(RECORDS Opens)
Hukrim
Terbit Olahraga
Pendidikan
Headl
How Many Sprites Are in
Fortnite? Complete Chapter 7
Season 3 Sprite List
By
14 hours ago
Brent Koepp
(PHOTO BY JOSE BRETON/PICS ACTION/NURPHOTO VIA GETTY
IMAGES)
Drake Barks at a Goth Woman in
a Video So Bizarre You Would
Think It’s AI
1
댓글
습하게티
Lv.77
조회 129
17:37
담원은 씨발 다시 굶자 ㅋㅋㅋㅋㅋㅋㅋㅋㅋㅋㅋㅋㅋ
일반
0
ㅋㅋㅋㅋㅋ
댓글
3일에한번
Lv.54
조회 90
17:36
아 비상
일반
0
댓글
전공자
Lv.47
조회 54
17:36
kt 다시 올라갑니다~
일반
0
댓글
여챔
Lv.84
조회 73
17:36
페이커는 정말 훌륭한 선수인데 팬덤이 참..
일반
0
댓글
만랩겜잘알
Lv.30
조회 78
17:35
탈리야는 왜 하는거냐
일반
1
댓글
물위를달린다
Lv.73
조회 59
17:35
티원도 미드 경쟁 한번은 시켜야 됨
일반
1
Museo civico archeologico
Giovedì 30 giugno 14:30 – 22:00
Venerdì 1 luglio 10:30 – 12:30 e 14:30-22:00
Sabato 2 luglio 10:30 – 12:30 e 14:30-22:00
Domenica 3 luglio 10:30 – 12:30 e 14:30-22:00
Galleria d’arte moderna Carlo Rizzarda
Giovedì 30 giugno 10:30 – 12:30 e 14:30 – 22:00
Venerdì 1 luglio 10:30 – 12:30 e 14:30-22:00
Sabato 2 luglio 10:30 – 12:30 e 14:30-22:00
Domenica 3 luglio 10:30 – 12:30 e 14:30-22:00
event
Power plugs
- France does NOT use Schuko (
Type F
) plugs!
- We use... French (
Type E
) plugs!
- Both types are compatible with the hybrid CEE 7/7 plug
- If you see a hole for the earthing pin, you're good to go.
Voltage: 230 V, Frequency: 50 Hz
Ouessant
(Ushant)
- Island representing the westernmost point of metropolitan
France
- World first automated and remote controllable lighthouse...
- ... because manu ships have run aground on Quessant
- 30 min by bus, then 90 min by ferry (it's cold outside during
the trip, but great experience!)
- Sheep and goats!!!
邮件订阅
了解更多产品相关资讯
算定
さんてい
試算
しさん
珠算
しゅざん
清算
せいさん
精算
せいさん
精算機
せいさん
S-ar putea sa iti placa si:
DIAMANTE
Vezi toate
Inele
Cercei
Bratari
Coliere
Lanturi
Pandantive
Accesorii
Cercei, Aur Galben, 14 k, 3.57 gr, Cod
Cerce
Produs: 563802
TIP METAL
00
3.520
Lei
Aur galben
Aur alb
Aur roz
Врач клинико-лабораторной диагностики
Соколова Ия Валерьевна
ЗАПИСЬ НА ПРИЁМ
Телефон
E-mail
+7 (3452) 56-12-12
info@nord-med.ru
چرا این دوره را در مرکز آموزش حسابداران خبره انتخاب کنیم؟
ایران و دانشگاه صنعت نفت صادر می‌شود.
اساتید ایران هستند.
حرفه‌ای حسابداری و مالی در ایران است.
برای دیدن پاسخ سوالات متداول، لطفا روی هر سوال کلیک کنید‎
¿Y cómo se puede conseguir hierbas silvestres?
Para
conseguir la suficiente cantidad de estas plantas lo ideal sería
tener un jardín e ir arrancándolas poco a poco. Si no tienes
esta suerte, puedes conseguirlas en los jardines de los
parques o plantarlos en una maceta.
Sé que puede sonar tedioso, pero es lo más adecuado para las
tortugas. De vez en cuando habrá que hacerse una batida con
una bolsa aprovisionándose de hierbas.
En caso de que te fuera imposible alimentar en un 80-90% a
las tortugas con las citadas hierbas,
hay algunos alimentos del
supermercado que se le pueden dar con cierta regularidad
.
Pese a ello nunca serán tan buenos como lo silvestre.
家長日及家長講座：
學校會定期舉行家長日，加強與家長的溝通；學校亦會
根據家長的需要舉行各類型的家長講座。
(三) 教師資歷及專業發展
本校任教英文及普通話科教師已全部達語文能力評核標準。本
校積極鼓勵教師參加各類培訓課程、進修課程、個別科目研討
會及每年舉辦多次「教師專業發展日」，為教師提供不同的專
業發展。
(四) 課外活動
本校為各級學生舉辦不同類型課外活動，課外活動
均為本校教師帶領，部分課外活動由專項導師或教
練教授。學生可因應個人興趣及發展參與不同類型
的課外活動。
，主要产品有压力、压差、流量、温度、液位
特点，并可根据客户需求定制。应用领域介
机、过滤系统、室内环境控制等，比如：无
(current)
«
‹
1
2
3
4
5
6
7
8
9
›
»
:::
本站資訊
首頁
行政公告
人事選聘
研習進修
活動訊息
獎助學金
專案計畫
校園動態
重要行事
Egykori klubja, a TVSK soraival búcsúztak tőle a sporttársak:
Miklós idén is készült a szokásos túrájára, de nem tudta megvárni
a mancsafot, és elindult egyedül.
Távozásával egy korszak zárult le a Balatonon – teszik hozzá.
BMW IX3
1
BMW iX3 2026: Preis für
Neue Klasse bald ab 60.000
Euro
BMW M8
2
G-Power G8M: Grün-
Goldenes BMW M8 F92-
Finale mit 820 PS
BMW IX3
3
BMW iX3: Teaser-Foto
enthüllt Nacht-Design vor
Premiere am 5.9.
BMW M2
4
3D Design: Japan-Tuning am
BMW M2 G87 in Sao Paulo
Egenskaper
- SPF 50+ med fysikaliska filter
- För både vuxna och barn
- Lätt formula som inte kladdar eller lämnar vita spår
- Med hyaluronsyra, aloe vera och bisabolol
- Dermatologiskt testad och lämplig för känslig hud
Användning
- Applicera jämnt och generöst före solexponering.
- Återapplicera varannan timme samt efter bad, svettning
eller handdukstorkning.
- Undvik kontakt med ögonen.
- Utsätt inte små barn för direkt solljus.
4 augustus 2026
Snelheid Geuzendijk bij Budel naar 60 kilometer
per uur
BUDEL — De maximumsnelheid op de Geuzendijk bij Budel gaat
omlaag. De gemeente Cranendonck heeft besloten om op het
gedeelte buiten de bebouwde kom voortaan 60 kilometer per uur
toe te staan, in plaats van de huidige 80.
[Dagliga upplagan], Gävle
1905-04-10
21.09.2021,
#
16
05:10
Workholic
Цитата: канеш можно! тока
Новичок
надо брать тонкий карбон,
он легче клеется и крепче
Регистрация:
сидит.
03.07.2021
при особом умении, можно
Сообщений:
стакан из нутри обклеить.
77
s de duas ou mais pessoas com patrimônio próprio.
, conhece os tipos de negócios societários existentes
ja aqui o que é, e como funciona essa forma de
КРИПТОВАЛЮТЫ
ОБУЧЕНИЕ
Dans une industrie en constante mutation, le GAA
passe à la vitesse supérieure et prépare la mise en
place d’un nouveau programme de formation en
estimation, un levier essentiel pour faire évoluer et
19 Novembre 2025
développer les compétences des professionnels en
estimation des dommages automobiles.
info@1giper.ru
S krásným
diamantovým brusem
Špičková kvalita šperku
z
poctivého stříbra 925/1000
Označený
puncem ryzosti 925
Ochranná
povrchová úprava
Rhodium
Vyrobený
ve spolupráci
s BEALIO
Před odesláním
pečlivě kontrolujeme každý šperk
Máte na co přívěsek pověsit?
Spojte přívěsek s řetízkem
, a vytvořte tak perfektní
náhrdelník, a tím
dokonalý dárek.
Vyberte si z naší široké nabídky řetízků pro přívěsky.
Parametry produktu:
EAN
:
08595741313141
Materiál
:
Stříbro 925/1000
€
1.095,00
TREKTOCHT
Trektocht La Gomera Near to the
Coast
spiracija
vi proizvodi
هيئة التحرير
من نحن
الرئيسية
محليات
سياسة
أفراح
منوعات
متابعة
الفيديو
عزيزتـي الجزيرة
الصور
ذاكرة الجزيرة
(RECORDS Closes)
EXERCISE GOAL:
The lines holding the word "можно" are the answer. Find them in the entries and copy them.

WRITTEN RESPONSE:
Цитата: канеш можно! тока
при особом умении, можно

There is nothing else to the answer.